Singapore Airlines Group will retain its 25.1% stake in Air India (AI, Delhi International) and support the ongoing transformation of the carrier, despite a sizeable net loss for the financial year that ended on March 31, 2026, chief executive Goh Choon Phong reassured during a recent briefing, according to The Business Times newspaper.
The parent holding of Singapore Airlines said Air India was in a large part responsible for the 57.4% year-to-year drop in net profit to SGD1.2 billion Singaporean dollars (USD921 million). This included both the absence of the one-off net gain recognised during the 2024 Air India-Vistara merger, which added SGD1.1 billion (USD860 million) to last year’s results, and the full-year consolidation of Air India’s losses.
Air India reportedly approached Tata Sons and Singapore Airlines for additional funding after a loss of INR220 billion Indian rupees (USD2.4 billion) during financial year 2025, which ended March 2025. Losses reportedly worsened the following financial year, with the carrier posting a net deficit of about SGD3.8 billion (USD3 billion).
The Indian flag carrier endured severe operational disruptions in 2025, including the closure of Pakistani airspace to its overflights in April, a fatal B787 crash in June, and restrictions linked to the Iran conflict. To curb losses, Air India plans to cancel 27% of its international flights, or nearly 150 weekly services, between June and August 2026. The airline said the cuts aim to “improve network stability and reduce last-minute inconvenience to passengers.”
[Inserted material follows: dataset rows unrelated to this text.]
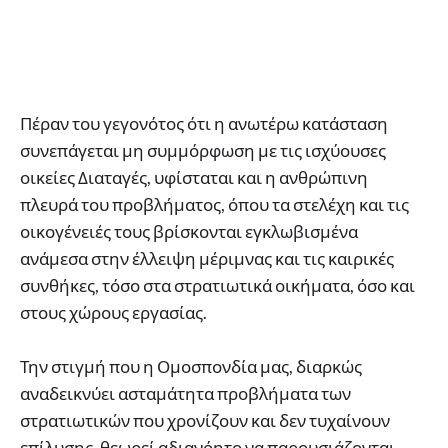
Πέραν του γεγονότος ότι η ανωτέρω κατάσταση
συνεπάγεται μη συμμόρφωση με τις ισχύουσες
οικείες Διαταγές, υφίσταται και η ανθρώπινη
πλευρά του προβλήματος, όπου τα στελέχη και τις
οικογένειές τους βρίσκονται εγκλωβισμένα
ανάμεσα στην έλλειψη μέριμνας και τις καιρικές
συνθήκες, τόσο στα στρατιωτικά οικήματα, όσο και
στους χώρους εργασίας.
Την στιγμή που η Ομοσπονδία μας, διαρκώς
αναδεικνύει ασταμάτητα προβλήματα των
στρατιωτικών που χρονίζουν και δεν τυχαίνουν
επίλυσης, θεωρεί αδιανόητο να παρουσιάζονται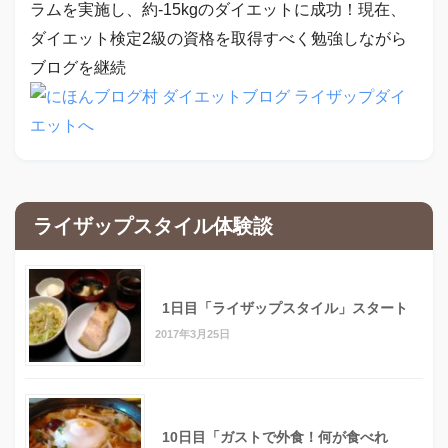
ラムを実施し、約-15kgのダイエットに成功！現在、
ダイエット検定2級の資格を取得すべく勉強しながら
ブログを継続
ライザップスタイル体験談
1日目「ライザップスタイル」スタート
2017年3月25日
10日目「ガストで外食！何が食べれ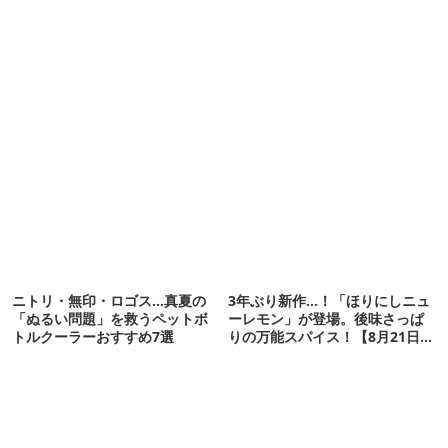
ニトリ・無印・ロゴス…真夏の
3年ぶり新作…！「ほりにしニュ
「ぬるい問題」を救うペットボ
ーレモン」が登場。後味さっぱ
トルクーラーおすすめ7選
りの万能スパイス！【8月21日発
売】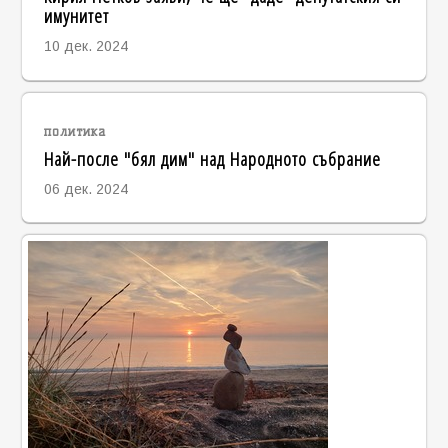
имунитет
10 дек. 2024
политика
Най-после "бял дим" над Народното събрание
06 дек. 2024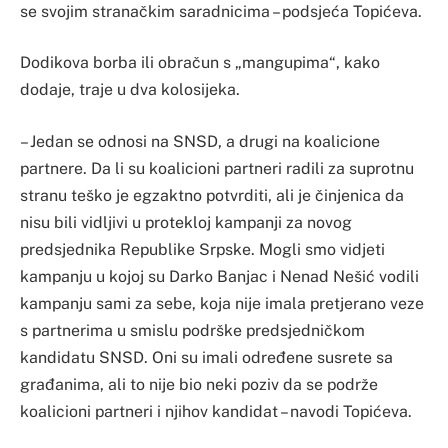
se svojim stranačkim saradnicima – podsjeća Topićeva.
Dodikova borba ili obračun s „mangupima“, kako
dodaje, traje u dva kolosijeka.
– Jedan se odnosi na SNSD, a drugi na koalicione
partnere. Da li su koalicioni partneri radili za suprotnu
stranu teško je egzaktno potvrditi, ali je činjenica da
nisu bili vidljivi u protekloj kampanji za novog
predsjednika Republike Srpske. Mogli smo vidjeti
kampanju u kojoj su Darko Banjac i Nenad Nešić vodili
kampanju sami za sebe, koja nije imala pretjerano veze
s partnerima u smislu podrške predsjedničkom
kandidatu SNSD. Oni su imali određene susrete sa
građanima, ali to nije bio neki poziv da se podrže
koalicioni partneri i njihov kandidat – navodi Topićeva.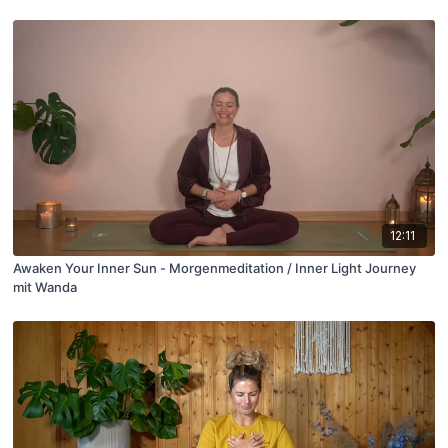
12:11
Awaken Your Inner Sun - Morgenmeditation / Inner Light Journey
mit Wanda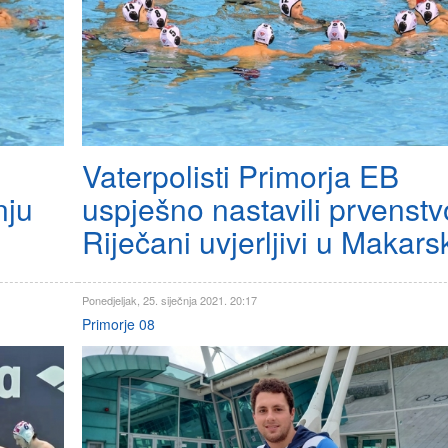
Vaterpolisti Primorja EB
nju
uspješno nastavili prvenstv
Riječani uvjerljivi u Makars
Ponedjeljak, 25. siječnja 2021. 20:17
Primorje 08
To assist with the turnaround, Singapore Airlines seconded Basil Kwauk as chief operations officer and Jeremy Yew as engineering and maintenance head to Air India. ch-aviation previously reported the placement of then-unnamed Singapore Airlines executives at the carrier to bolster its performance.
Goh declined to comment on possible future capital injections, noting the transformation process would be a “long game” with no “shortcuts.”